3. Get comfortable with the idea that anything can be different in the future — and by the future, we now mean next month, next week, or even tomorrow. I created this game that will challenge your assumptions about what can’t be different, and show you 100 ways life as you know it could be transformed sooner than you think. You can get the rules and tips for playing in this PDF: 100 Ways Anything Can Be Different in the Future.

4. Pre-feel the future. You can learn a scientifically validated cognitive intervention called “Specificity Training,” designed to help you vividly imagine the “unimaginable” as if it were already a memory you could look back on. This will help make your brain believe that “unthinkable” change can in fact be real. Learn the technique and its history here: Fill in the Blanks, and Train Your Brain to See Clearly What Isn’t There (Yet).

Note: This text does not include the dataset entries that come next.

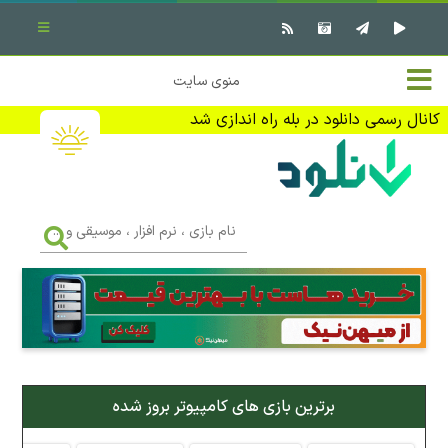
بستن منو
✖
خانه
منوی سایت
نرم افزار کامپیوتر
تماس با ما
کانال رسمی دانلود در بله راه اندازی شد
بازی کامپیوتر
تبلیغات
اندروید
DMCA
نام
بازی
f
،
فیلم
نرم
افزار
،
کتاب
موسیقی
و
...
وبلاگ
برترین بازی های کامپیوتر بروز شده
جهت دریافت آخرین اخبار و اطلاعات ما را در کانال رسمی دانلود در
بله دنبال کنید (ورود)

There are so many urgent challenges to meet, so much caretaking to do, so many practical realities we are all trying to figure out. Today may not be the right time for you, personally, to pick up these skills. But if you are staying at home, if you’re self-isolating and looking to build up some mental and emotional resilience for the future to come, bookmark this link, or share it with a friend. Perhaps in the coming weeks or months, these tools and mental habits will be something you can pick up and play with. The world, now and moving forward, needs many flexible, open minds simulating our individual and collective futures. Our future is already here, but if we see it coming, we can change it, together.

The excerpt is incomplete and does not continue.